→ WORK ITEM:
Leave out the pictures, and retype the remaining data exactly.

(DATA TO EXAMINE begins)

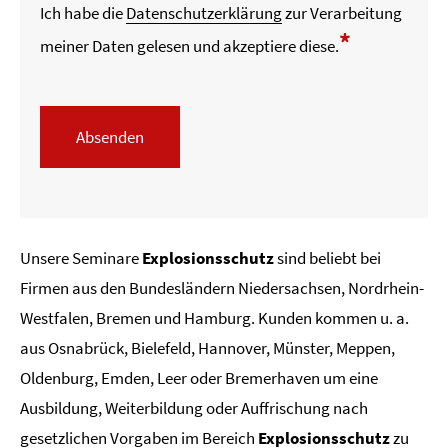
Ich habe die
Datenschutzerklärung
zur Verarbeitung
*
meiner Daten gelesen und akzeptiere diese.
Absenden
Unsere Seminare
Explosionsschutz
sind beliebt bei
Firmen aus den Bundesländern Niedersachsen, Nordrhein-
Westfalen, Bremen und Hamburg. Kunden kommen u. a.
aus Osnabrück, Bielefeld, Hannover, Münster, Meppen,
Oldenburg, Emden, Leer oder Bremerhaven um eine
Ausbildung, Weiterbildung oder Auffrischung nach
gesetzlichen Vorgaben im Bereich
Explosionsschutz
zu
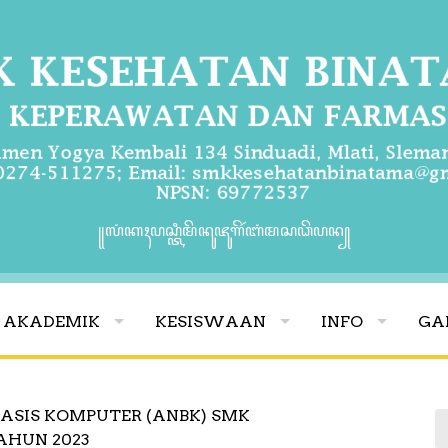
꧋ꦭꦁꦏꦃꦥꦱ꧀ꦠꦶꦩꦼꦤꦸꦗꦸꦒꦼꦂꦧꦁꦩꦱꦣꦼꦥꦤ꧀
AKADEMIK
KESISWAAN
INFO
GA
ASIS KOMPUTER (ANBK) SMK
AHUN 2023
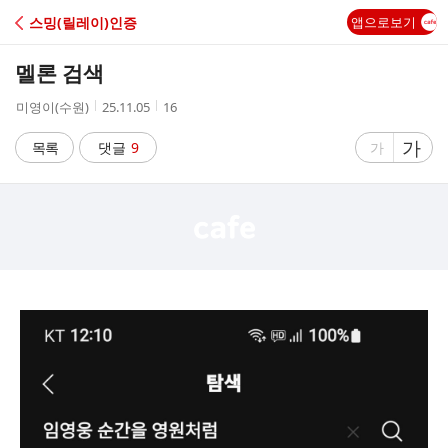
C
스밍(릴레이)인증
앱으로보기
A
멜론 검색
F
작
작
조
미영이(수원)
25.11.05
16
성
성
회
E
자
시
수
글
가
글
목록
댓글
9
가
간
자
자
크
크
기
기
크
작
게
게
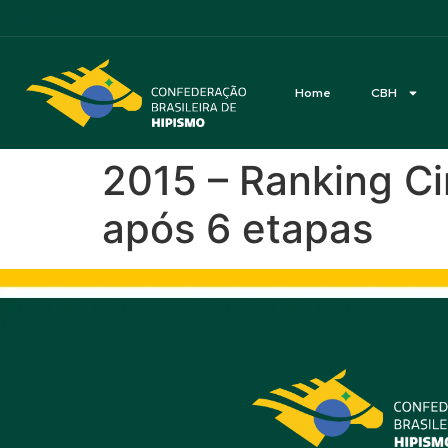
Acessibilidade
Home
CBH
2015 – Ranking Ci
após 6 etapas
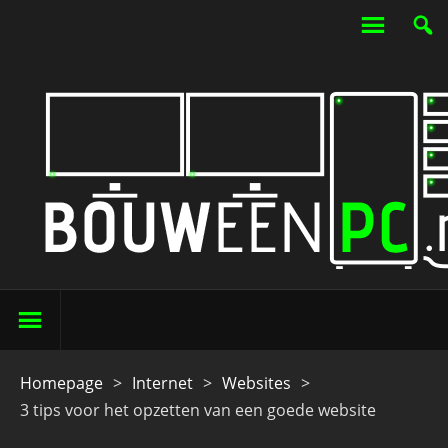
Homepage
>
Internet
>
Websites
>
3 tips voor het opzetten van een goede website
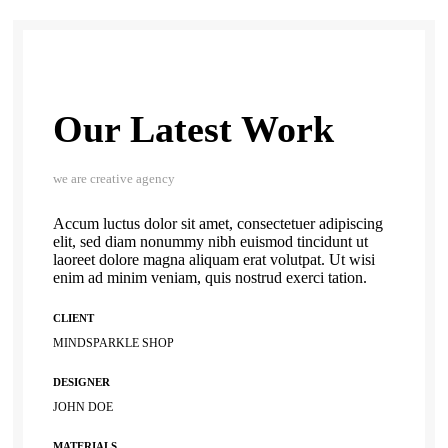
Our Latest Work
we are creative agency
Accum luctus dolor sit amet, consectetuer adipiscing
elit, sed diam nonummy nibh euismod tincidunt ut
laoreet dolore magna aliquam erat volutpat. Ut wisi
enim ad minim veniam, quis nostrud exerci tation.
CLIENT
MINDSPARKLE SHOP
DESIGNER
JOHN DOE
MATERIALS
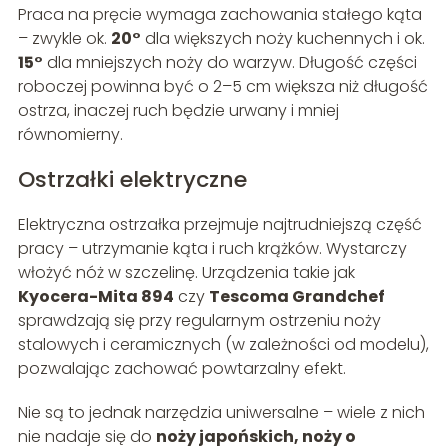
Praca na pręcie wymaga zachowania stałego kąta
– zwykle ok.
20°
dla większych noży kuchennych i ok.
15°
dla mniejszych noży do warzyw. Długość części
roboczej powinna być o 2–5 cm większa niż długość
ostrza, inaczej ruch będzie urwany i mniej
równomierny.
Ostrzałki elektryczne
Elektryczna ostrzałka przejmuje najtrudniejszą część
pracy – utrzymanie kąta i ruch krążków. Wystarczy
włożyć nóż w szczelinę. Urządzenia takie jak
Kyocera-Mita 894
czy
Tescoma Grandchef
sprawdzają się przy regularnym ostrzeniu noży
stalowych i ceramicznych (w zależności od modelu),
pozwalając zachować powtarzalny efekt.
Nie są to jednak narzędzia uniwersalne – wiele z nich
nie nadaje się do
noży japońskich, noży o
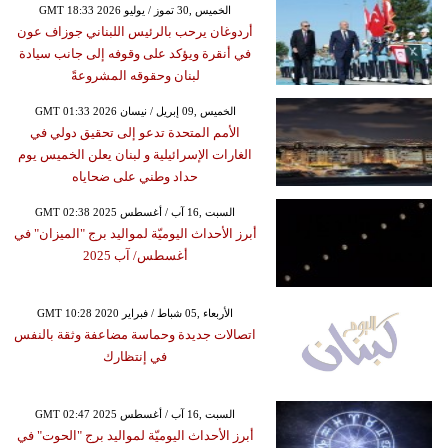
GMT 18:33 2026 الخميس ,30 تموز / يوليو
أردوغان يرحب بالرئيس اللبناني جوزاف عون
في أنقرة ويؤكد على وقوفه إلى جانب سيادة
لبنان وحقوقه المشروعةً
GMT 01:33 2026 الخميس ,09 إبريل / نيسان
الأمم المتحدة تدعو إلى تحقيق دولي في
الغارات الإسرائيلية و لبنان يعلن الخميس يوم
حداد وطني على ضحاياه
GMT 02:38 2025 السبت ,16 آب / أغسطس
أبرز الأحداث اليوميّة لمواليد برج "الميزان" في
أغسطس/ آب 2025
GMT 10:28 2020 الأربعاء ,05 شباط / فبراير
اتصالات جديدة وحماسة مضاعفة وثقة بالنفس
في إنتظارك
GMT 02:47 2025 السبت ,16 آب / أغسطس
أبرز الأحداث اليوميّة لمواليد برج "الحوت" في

(DATA TO EXAMINE ends)

→ SOLUTION TO THIS EXERCISE:
Ich habe die
Datenschutzerklärung
zur Verarbeitung
*
meiner Daten gelesen und akzeptiere diese.
Absenden
Unsere Seminare
Explosionsschutz
sind beliebt bei
Firmen aus den Bundesländern Niedersachsen, Nordrhein-
Westfalen, Bremen und Hamburg. Kunden kommen u. a.
aus Osnabrück, Bielefeld, Hannover, Münster, Meppen,
Oldenburg, Emden, Leer oder Bremerhaven um eine
Ausbildung, Weiterbildung oder Auffrischung nach
gesetzlichen Vorgaben im Bereich
Explosionsschutz
zu
꧋ꦭꦁꦏꦃꦥꦱ꧀ꦠꦶꦩꦼꦤꦸꦗꦸꦒꦼꦂꦧꦁꦩꦱꦣꦼꦥꦤ꧀
AKADEMIK
KESISWAAN
INFO
GA
ASIS KOMPUTER (ANBK) SMK
AHUN 2023
C
스밍(릴레이)인증
앱으로보기
A
멜론 검색
F
작
작
조
미영이(수원)
25.11.05
16
성
성
회
E
자
시
수
글
가
글
목록
댓글
9
가
간
자
자
크
크
기
기
크
작
게
게
Acessibilidade
Home
CBH
2015 – Ranking Ci
após 6 etapas
Homepage
>
Internet
>
Websites
>
3 tips voor het opzetten van een goede website
Our Latest Work
we are creative agency
Accum luctus dolor sit amet, consectetuer adipiscing
elit, sed diam nonummy nibh euismod tincidunt ut
laoreet dolore magna aliquam erat volutpat. Ut wisi
enim ad minim veniam, quis nostrud exerci tation.
CLIENT
MINDSPARKLE SHOP
DESIGNER
JOHN DOE
MATERIALS
Praca na pręcie wymaga zachowania stałego kąta
– zwykle ok.
20°
dla większych noży kuchennych i ok.
15°
dla mniejszych noży do warzyw. Długość części
roboczej powinna być o 2–5 cm większa niż długość
ostrza, inaczej ruch będzie urwany i mniej
równomierny.
Ostrzałki elektryczne
Elektryczna ostrzałka przejmuje najtrudniejszą część
pracy – utrzymanie kąta i ruch krążków. Wystarczy
włożyć nóż w szczelinę. Urządzenia takie jak
Kyocera-Mita 894
czy
Tescoma Grandchef
sprawdzają się przy regularnym ostrzeniu noży
stalowych i ceramicznych (w zależności od modelu),
pozwalając zachować powtarzalny efekt.
Nie są to jednak narzędzia uniwersalne – wiele z nich
nie nadaje się do
noży japońskich, noży o
GMT 18:33 2026 الخميس ,30 تموز / يوليو
أردوغان يرحب بالرئيس اللبناني جوزاف عون
في أنقرة ويؤكد على وقوفه إلى جانب سيادة
لبنان وحقوقه المشروعةً
GMT 01:33 2026 الخميس ,09 إبريل / نيسان
الأمم المتحدة تدعو إلى تحقيق دولي في
الغارات الإسرائيلية و لبنان يعلن الخميس يوم
حداد وطني على ضحاياه
GMT 02:38 2025 السبت ,16 آب / أغسطس
أبرز الأحداث اليوميّة لمواليد برج "الميزان" في
أغسطس/ آب 2025
GMT 10:28 2020 الأربعاء ,05 شباط / فبراير
اتصالات جديدة وحماسة مضاعفة وثقة بالنفس
في إنتظارك
GMT 02:47 2025 السبت ,16 آب / أغسطس
أبرز الأحداث اليوميّة لمواليد برج "الحوت" في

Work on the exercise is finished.